If we remove all the intermediary bureaucracy, the law is: pay your taxes or we will shoot you until you are dead.

Smaller laws and regulations hide this behind layers of bureaucracy. You might have to deal with the Department of Administrative Affairs, then the DAA’s enforcement arm, then the courts, then the Department of Justice, all before finally meeting the police, but if you refuse the law long enough, eventually the police will be there (if they’re don’t eventually arrive, then you simply don’t have to obey, but anarcho-tyranny is another topic for another time).
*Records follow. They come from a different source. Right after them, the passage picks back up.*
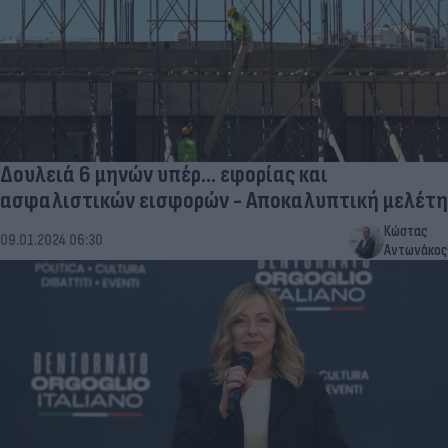
Δουλειά 6 μηνών υπέρ... εφορίας και
ασφαλιστικών εισφορών - Αποκαλυπτική μελέτη
Κώστας
09.01.2024 06:30
Αντωνάκος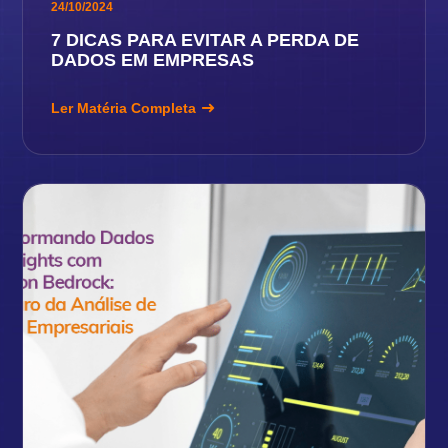
24/10/2024
7 DICAS PARA EVITAR A PERDA DE
DADOS EM EMPRESAS
Ler Matéria Completa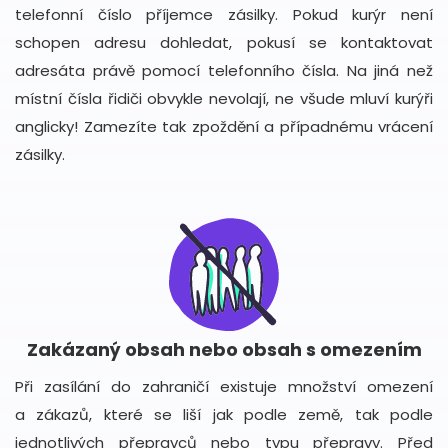
telefonní číslo příjemce zásilky. Pokud kurýr není
schopen adresu dohledat, pokusí se kontaktovat
adresáta právě pomocí telefonního čísla. Na jiná než
místní čísla řidiči obvykle nevolají, ne všude mluví kurýři
anglicky! Zamezíte tak zpoždění a případnému vrácení
zásilky.
Zakázaný obsah nebo obsah s omezením
Při zasílání do zahraničí existuje množství omezení
a zákazů, které se liší jak podle země, tak podle
jednotlivých přepravců nebo typu přepravy. Před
The police are the eventual enforcement mechanism of any law or regulation, however many layers government may use to muddy the waters, and the police’s job is, at base, to kill you if you don’t obey. Again, the police’s job is muddied as are society is soft and unable to deal with reality, but everything the police do, the Miranda Rights, the “please come with us”, the “do you mind answering a few questions”, the handcuffs, the tasers, the “stop or I’ll shoot”, all of it, is predicated on: if you don’t obey, we will kill you.

Most people in the West abide by the law and so they never go farther than a layer or two into the bureaucratic swamp; even most criminals generally obey the police before it becomes necessary for the police to kill them, so this reality is obscured by common social delusion. This delusion is how leftists can always cry for more laws but whine when the police enforce the laws on the likes of Michael Brown or Erik Garner.

Now, just because every law is a death threat and the police’s job is to kill you if you don’t obey, doesn’t make the law necessarily evil. Sometimes death threats and killing are justified. If someone was trying to rape your daughter, “stop or I’ll kill you” is justified, as is following through on the threat if necessary. Arguably, it’s the only just course of action. So, by calling the law a death threat and saying the police’s job is to kill is no indictment against the law or the police, it is simply a recognition of reality.

This reality is important to remember whenever we theorize on politics or call for more laws: more laws means more death threats and more reasons for the police to kill. It is also important to remember when someone gets themselves shot by the police: the police exist to kill, that is their job.

So remember for all political philosophy or law-making:

The government’s sole purpose is violence and every law is a death threat. Unless you are willing to kill for something no law should be made over it.